Wednesday, January 24, 2007

Loving Children in More Ways than One

The modern parent seems to see their child not so much as a soul to be led to God but as a spectacle. People today have children not so much to fulfill the creation mandate and nurture their children morally and spiritually but to show the child off, to develop them such that they are publicly presentable. As soon as they can, parents enter into arms races with other parents, each unit sweating to fashion their charge into the most publicly respectable creation possible.

Along the way, parents enjoy the attention that comes from their children. They call attention to their child, campaign for their child to star in various fora, and generally teach the child that it is the center of the universe. Rather than forcing the child to conform to societal standards and expectations, many parents today conform to the wishes of the child, choosing pacification of the temper over education of the conscience.

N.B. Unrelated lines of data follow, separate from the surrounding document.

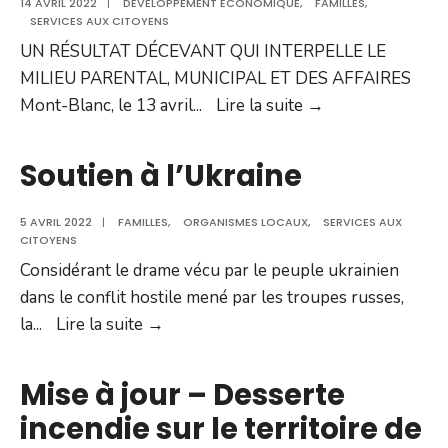
14 AVRIL 2022
|
DÉVELOPPEMENT ÉCONOMIQUE
,
FAMILLES
,
SERVICES AUX CITOYENS
UN RÉSULTAT DÉCEVANT QUI INTERPELLE LE
MILIEU PARENTAL, MUNICIPAL ET DES AFFAIRES
UN
Mont-Blanc, le 13 avril
...
Lire la suite →
RÉSULTAT
DÉCEVANT
Soutien à l’Ukraine
QUI
INTERPELLE
5 AVRIL 2022
|
FAMILLES
,
ORGANISMES LOCAUX
,
SERVICES AUX
LE
CITOYENS
MILIEU
Considérant le drame vécu par le peuple ukrainien
PARENTAL,
dans le conflit hostile mené par les troupes russes,
MUNICIPAL
Soutien
la
...
Lire la suite →
ET
à
DES
l’Ukraine
Mise à jour – Desserte
AFFAIRES
incendie sur le territoire de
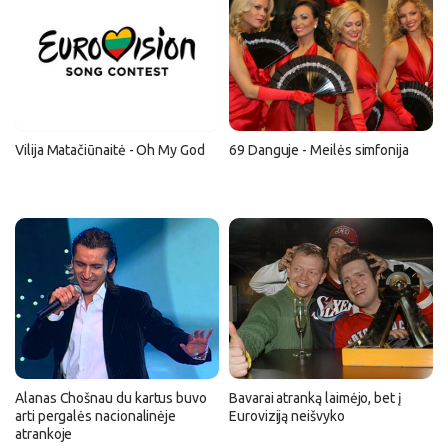
Vilija Matačiūnaitė - Oh My God
69 Danguje - Meilės simfonija
Alanas Chošnau du kartus buvo
Bavarai atranką laimėjo, bet į
arti pergalės nacionalinėje
Euroviziją neišvyko
atrankoje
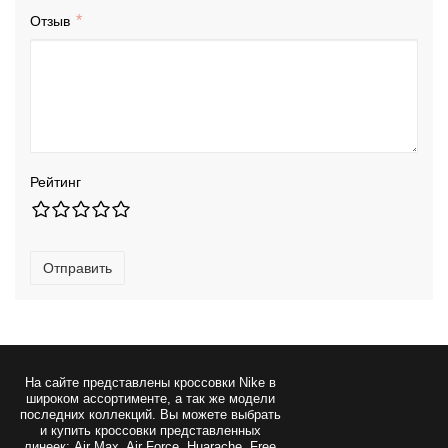
Отзыв
Рейтинг
Отправить
На сайте представлены
кроссовки Nike
в
широком ассортименте, а так же модели
последних коллекций. Вы можете выбрать
и купить кроссовки представленных
линеек: Air Max, Air Force, Huarache, Free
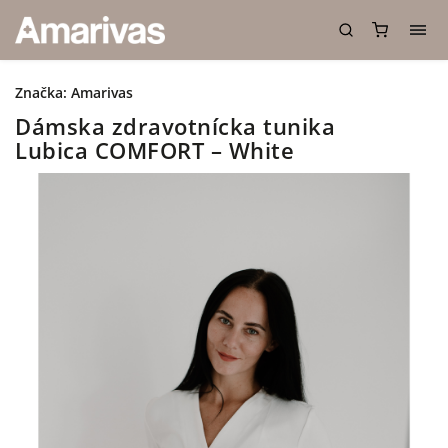
Značka:
Amarivas
Dámska zdravotnícka tunika
Lubica COMFORT – White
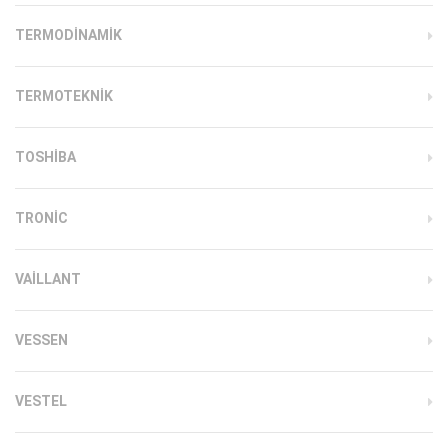
TERMODINAMIK
TERMOTEKNIK
TOSHIBA
TRONIC
VAILLANT
VESSEN
VESTEL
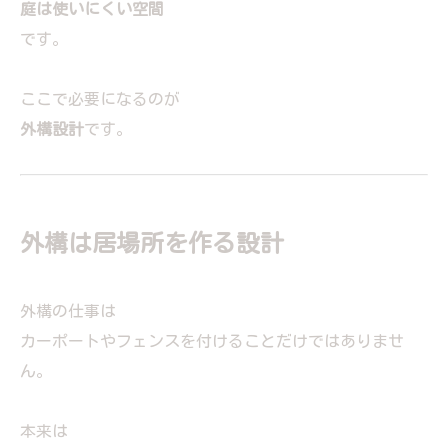
庭は使いにくい空間
です。
ここで必要になるのが
外構設計
です。
外構は居場所を作る設計
外構の仕事は
カーポートやフェンスを付けることだけではありませ
ん。
本来は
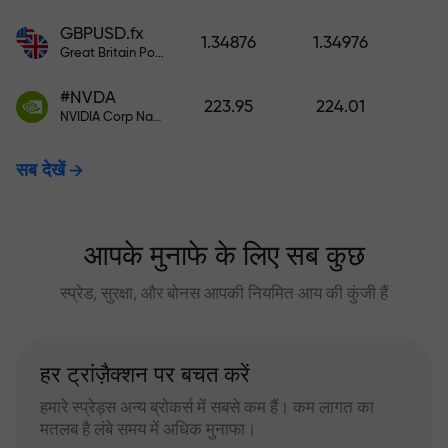
GBPUSD.fx
1.34876
1.34976
Great Britain Pound vs US Dollar
#NVDA
223.95
224.01
NVIDIA Corp Nasdaq Stock Exchange (Nasdaq) USD
सब देखें
आपके मुनाफे के लिए सब कुछ
स्प्रेड, सुरक्षा, और बोनस आपकी नियमित आय की कुंजी हैं
हर ट्रांज़ैक्शन पर बचत करें
हमारे स्प्रेड्स अन्य ब्रोकर्स में सबसे कम हैं। कम लागत का
मतलब है लंबे समय में अधिक मुनाफा।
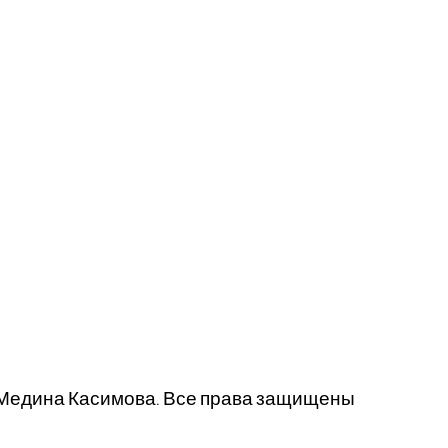
 Медина Касимова. Все права защищены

It's an understandable trade-off. Discipline is hard and debilitating work involving continual attention and effort. Modern parents in particular seem to have little stomach for it and thus lose out on opportunities to form true character in their children.

This is, after all, what one loses when one exchanges temporary calm for permanent change. Sure, your child stops crying now, but it also learns that it can manipulate you and lead you. It learns that it's will trumps yours. I suspect that unless you start very, very early, your child will quickly learn to assume its dominance. The modern parent seems to know this but not to care very much, or to think that the consequences won't be so great. The results show otherwise: children, even Christian children, whose wills, not their parents, dominate the home. We who will be parents need to recognize this and to prepare ourselves to avoid the parental arms race and to reject laziness and weakness.

We need to be strong for our children, in order that they will be strong in the world.